Using the material below, print the line that contains "château lui-même et", the line that contains "LOTS SIMILAIRES", and every line in between, exactly and nothing else.

###

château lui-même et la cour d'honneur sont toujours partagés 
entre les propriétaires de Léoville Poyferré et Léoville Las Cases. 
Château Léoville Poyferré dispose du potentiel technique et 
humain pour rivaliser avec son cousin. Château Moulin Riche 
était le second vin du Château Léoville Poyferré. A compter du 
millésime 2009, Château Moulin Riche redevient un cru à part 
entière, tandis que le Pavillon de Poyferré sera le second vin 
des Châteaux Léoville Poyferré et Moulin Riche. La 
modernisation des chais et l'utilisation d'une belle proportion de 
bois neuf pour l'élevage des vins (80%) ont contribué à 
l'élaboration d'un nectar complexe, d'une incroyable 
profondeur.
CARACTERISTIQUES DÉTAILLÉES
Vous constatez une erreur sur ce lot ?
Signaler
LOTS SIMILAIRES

###

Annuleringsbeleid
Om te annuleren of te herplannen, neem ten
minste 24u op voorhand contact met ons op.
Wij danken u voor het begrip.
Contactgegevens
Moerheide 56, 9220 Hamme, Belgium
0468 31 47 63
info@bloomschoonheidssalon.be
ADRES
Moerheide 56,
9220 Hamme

###

**Exercise answer:**
château lui-même et la cour d'honneur sont toujours partagés 
entre les propriétaires de Léoville Poyferré et Léoville Las Cases. 
Château Léoville Poyferré dispose du potentiel technique et 
humain pour rivaliser avec son cousin. Château Moulin Riche 
était le second vin du Château Léoville Poyferré. A compter du 
millésime 2009, Château Moulin Riche redevient un cru à part 
entière, tandis que le Pavillon de Poyferré sera le second vin 
des Châteaux Léoville Poyferré et Moulin Riche. La 
modernisation des chais et l'utilisation d'une belle proportion de 
bois neuf pour l'élevage des vins (80%) ont contribué à 
l'élaboration d'un nectar complexe, d'une incroyable 
profondeur.
CARACTERISTIQUES DÉTAILLÉES
Vous constatez une erreur sur ce lot ?
Signaler
LOTS SIMILAIRES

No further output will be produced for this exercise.